P.S. Lucia in the comments to this post describes severe bone pains as a result of dexamethasone. This is so bad for her that it was reported as a Severe Adverse Event (severe reactions are reported) to the UKALL 2003 trial, necessitates morphine when she comes off steroids and changing from dexamethasone to prednisone.


lucia said...

Ugh iits a bit depressing that I've had everyside effect on the main list could you add awful bone pain from steroids as an unusual one? J. reported mine to the trial team as a serious adverse event as I was on IV morphine for over 7 days at a time on four seperate occasions. Still have to bring out the morphine on maintenance when my counts are low and I just finished steroids. Seems to be a withdrawal effect for me, I've had it from the begining and J. stopped my vincristine for a few months moving me onto reg c so I got HD mtx instead.

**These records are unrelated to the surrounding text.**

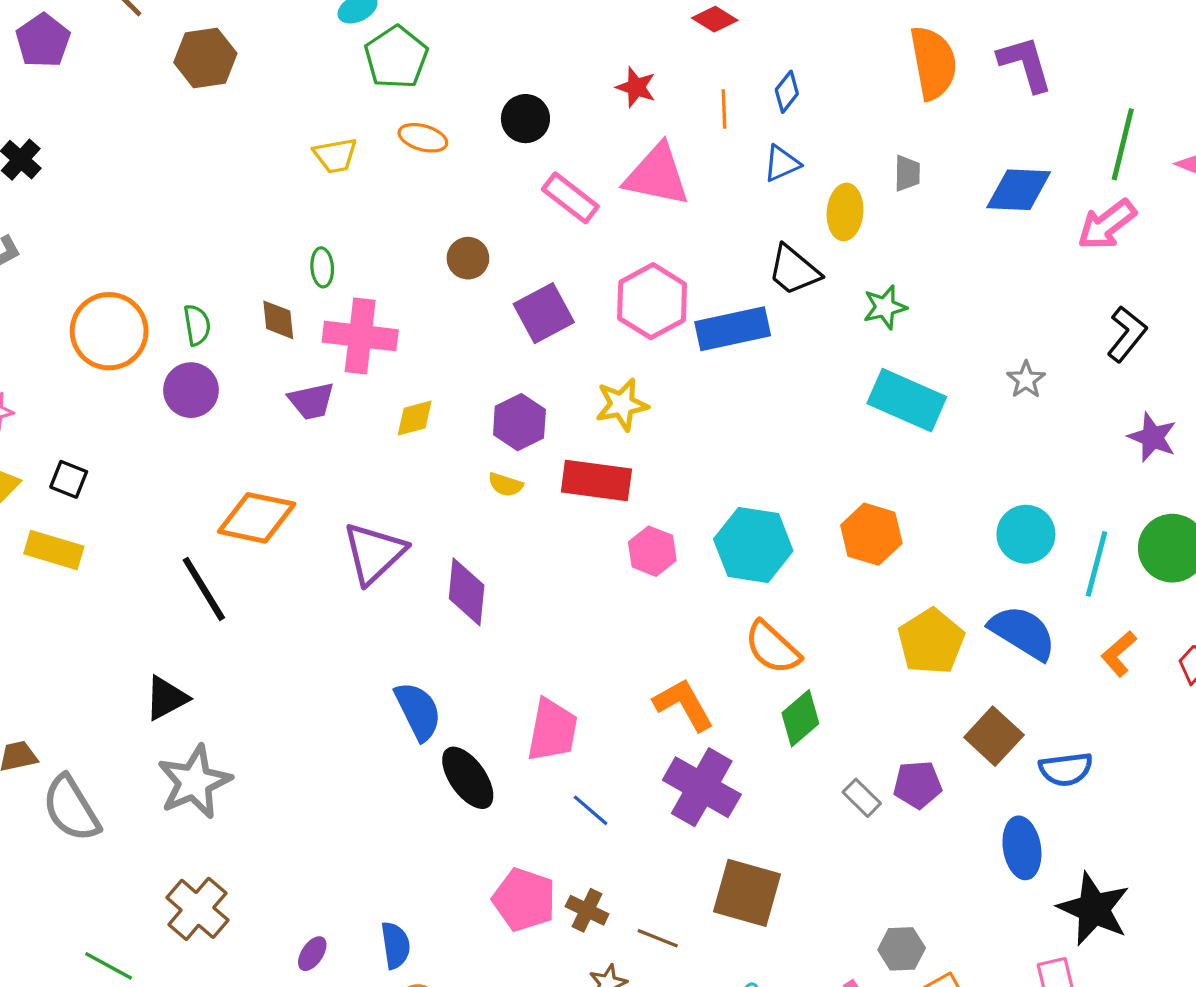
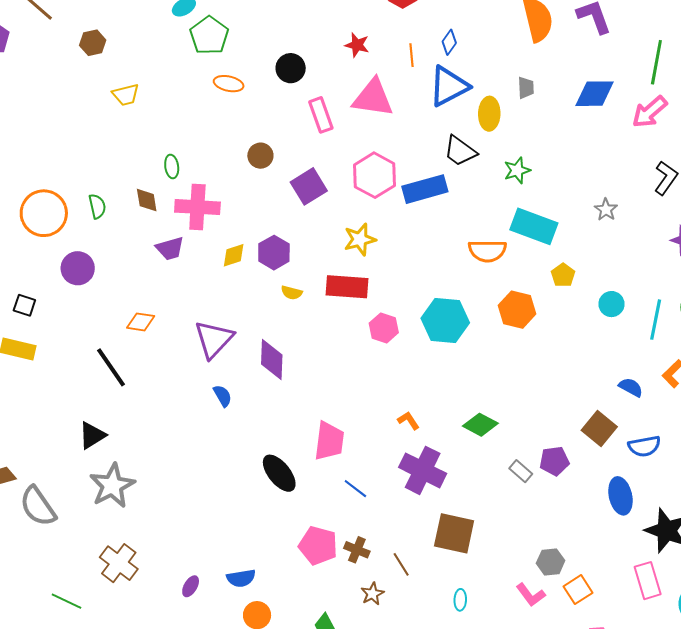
brown hexagon: (205, 58) -> (93, 43), size x0.7
yellow trapezoid: (335, 155) -> (126, 95), moved
blue triangle: (782, 163) -> (449, 86), size x1.8
pink rectangle: (570, 198) -> (321, 115), turned 36
purple circle: (191, 390) -> (78, 268), moved
purple hexagon: (519, 422) -> (274, 253), moved
orange diamond: (257, 518) -> (141, 322), size x0.6
cyan circle: (1026, 534) -> (612, 304), size x0.7
blue semicircle: (1023, 633) -> (631, 387), moved, size x0.6
yellow pentagon: (931, 641) -> (563, 275), moved, size x0.6
orange semicircle: (773, 648) -> (487, 251), moved, turned -39
orange L-shape: (684, 705) -> (408, 421), size x0.6
blue semicircle: (418, 711) -> (223, 396), moved, size x0.6
green diamond: (800, 718) -> (480, 425), turned 72
brown line: (658, 938) -> (401, 564), turned 40
blue semicircle: (395, 945) -> (241, 578), turned 92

But it turned out to be the steroids causing it so I was changed to prednisolone instead of dex. Has made a small difference. Sorry wasnt meant to ramble on and on!
Lucia :]

Angus said...

Thanks Lucia - I'll add it!

emmetropia said...

My sister seems to have suffered the most extreme side effects from her ALL treatment. Immediately after beginning induction she suffered two strokes, than stomach hemmoraghing, followed by pyloric stenosis. Her doctors seemed perplexed and didn't believe these were necessarily linked with the chemo. They didn't believe that her earlier experiences with chemo made her more likely to suffer severe side effects when she underwent high dose cytoxcin therapy for her bone marrow transplant. Five days after completing the high dose therapy, and receiving her bmt she developed cardiac toxicity and went on a vent. It's three months post-transplant, she's still in the hospital, and now is showing brain damage (lesions). Don't know if she'll ever recover.

Angus said...

Blimey - I thought Lucia and H. had it bad! Emmetropia my heart goes out to your sister, yourself and your family.

Lucia said...

gosh, those side effects are really horrendous, please send you sister best wishes from me. It just proves how tough chemo can be on some peoples bodies.